The ointment initially leads to a stronger inflammatory reaction and the abscess can also become larger and worse in the first few days. The vessels around the inflamed area of skin dilate and the blood supply to the area increases. With the blood, defence cells such as lymphocytes, mast cells and macrophages are washed up to fight the bacteria.
This enables the body’s own defences to displace the abscess towards the skin surface. There the pus can finally flow off better and healing begins. Care should be taken to ensure that the capsule is completely free of pus so that no new colonisation of bacteria occurs.
If a healing process does not take place despite regular treatment with the ointment, the patient should consult a doctor and discuss with him other possibilities of therapy. In general, patients with an abscess on the bottom should consult a doctor. This doctor can assess whether home remedies can be used or whether the abscess needs to be split.
Otherwise, some home remedies are known that can help to heal the abscess. One possible home remedy that can help to break the abscess is a hot porridge made from oats and linseed. The cooked and still hot porridge is filled into a small bag.
Before the bag of porridge is then placed on the abscess, it should be tested that it is not too hot (danger of burning). The porridge should open the abscess. When this has happened, the open abscess should be covered with moist cloths.
The onion can also be made into a pulp raw with water and then applied to the abscess. Furthermore, heated savoy cabbage leaves, which have an anti-inflammatory effect, are a household remedy that can speed up the healing of the abscess. The savoy cabbage leaves are flattened with a kitchen towel, then heated and finally placed on the abscess.
As soon as the cabbage leaf has discoloured, a new warm cabbage leaf is placed on the abscess. A compress soaked with chamomile can also help to open the abscess and assist in healing. For this purpose, about 2 to 3 teaspoons of chamomile flowers are poured over 150 ml of boiling water.

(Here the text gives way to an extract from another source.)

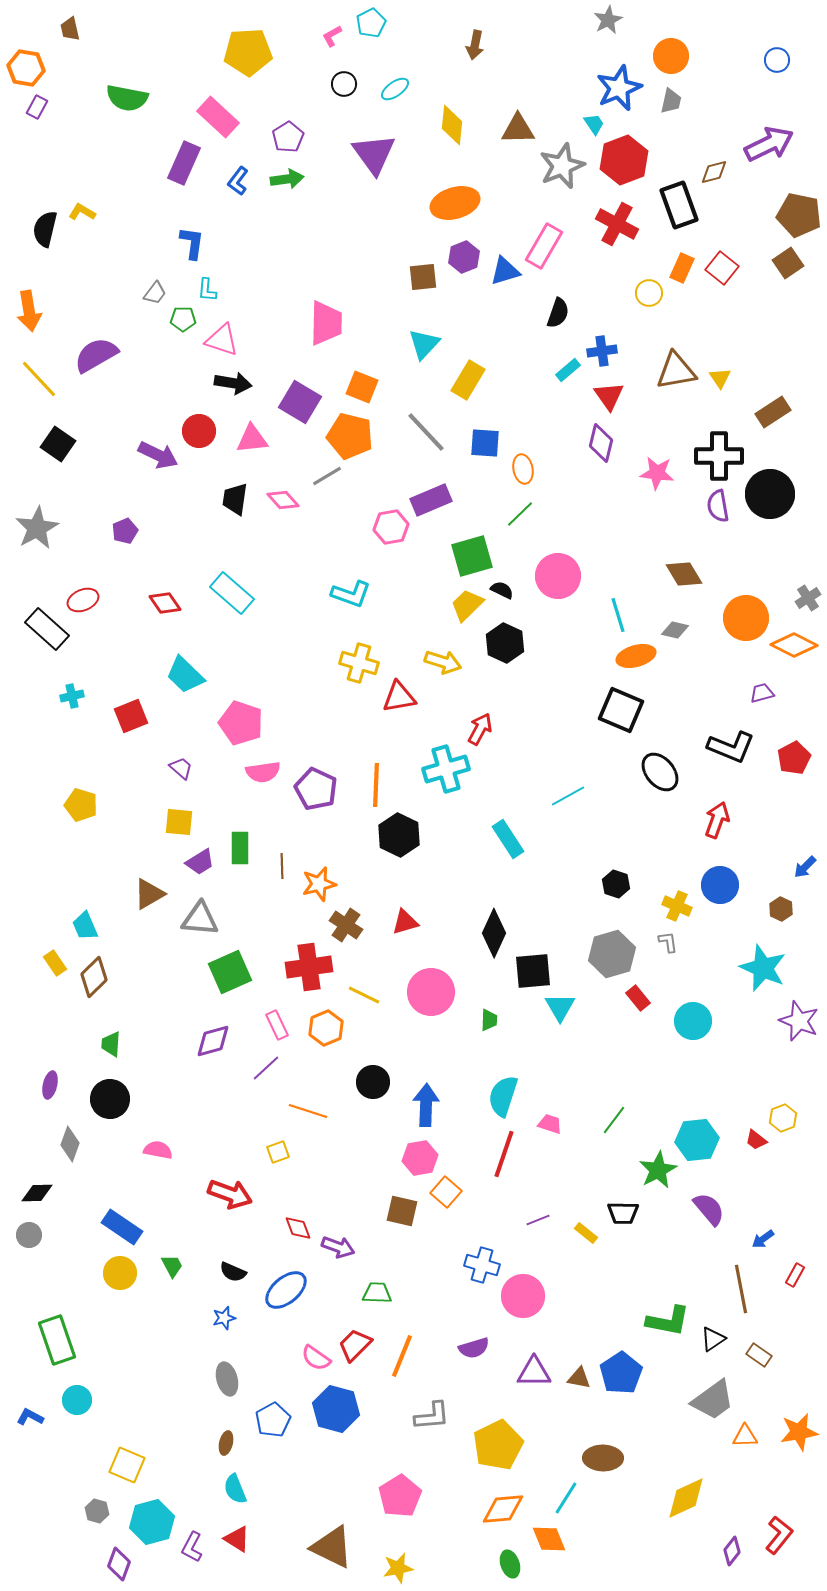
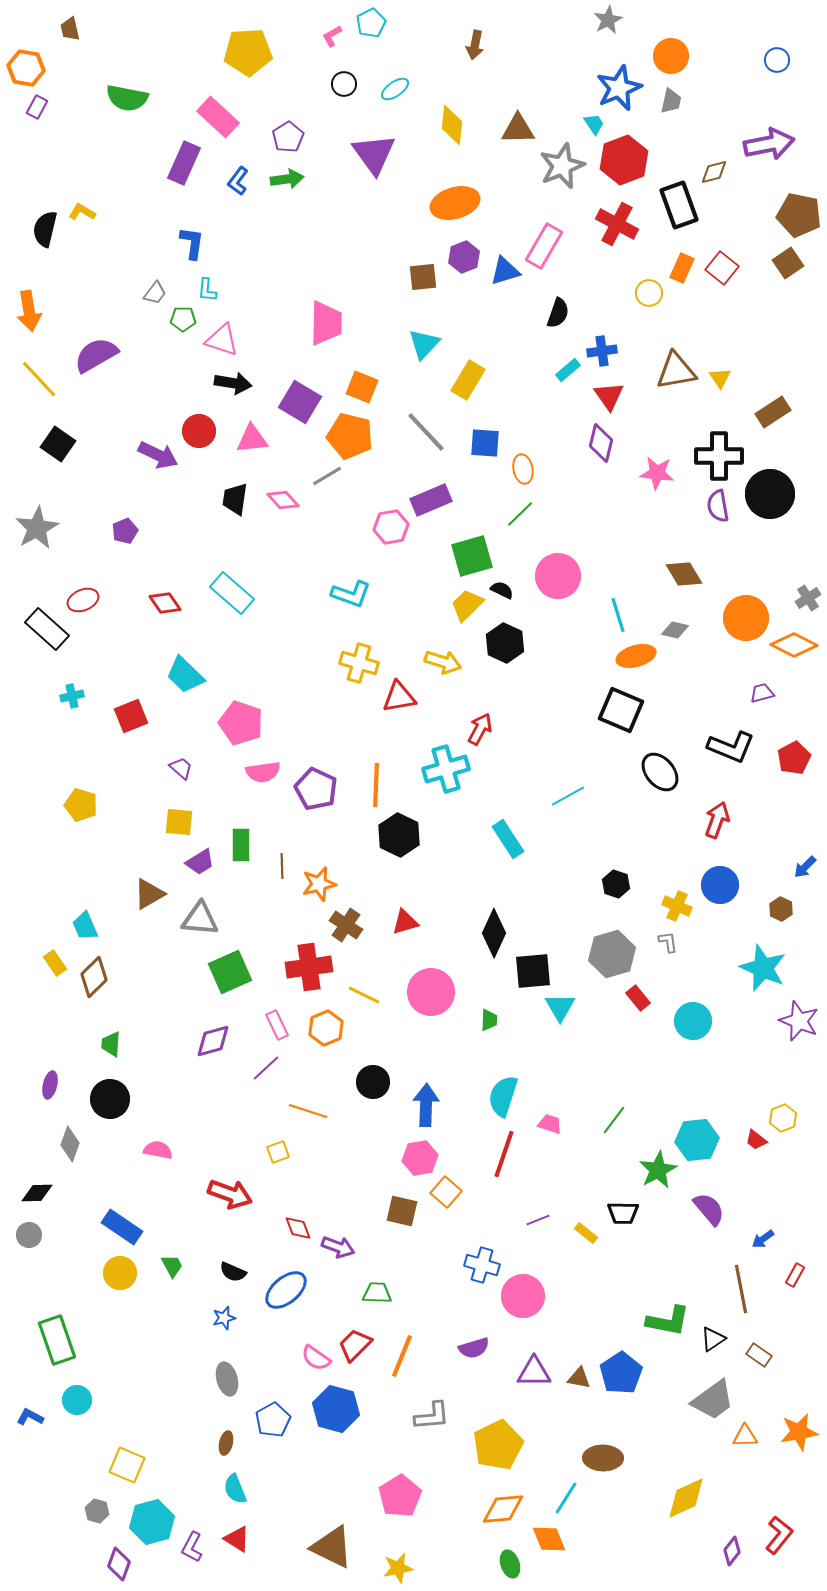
purple arrow at (769, 144): rotated 15 degrees clockwise
green rectangle at (240, 848): moved 1 px right, 3 px up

The tea should be steeped covered for 5 minutes. Dip the compress into the tea and then place it on the abscess for two hours. The procedure should then be repeated.
Applying tea tree oil – which has disinfecting and germicidal properties – can also help the abscess heal. An indirect household remedy is drinking nettle tea. A teaspoon of nettle leaves is poured over boiling water. After the tea has been steeped for a few minutes, it can be drunk. One cup of nettle tea should be drunk three times a day.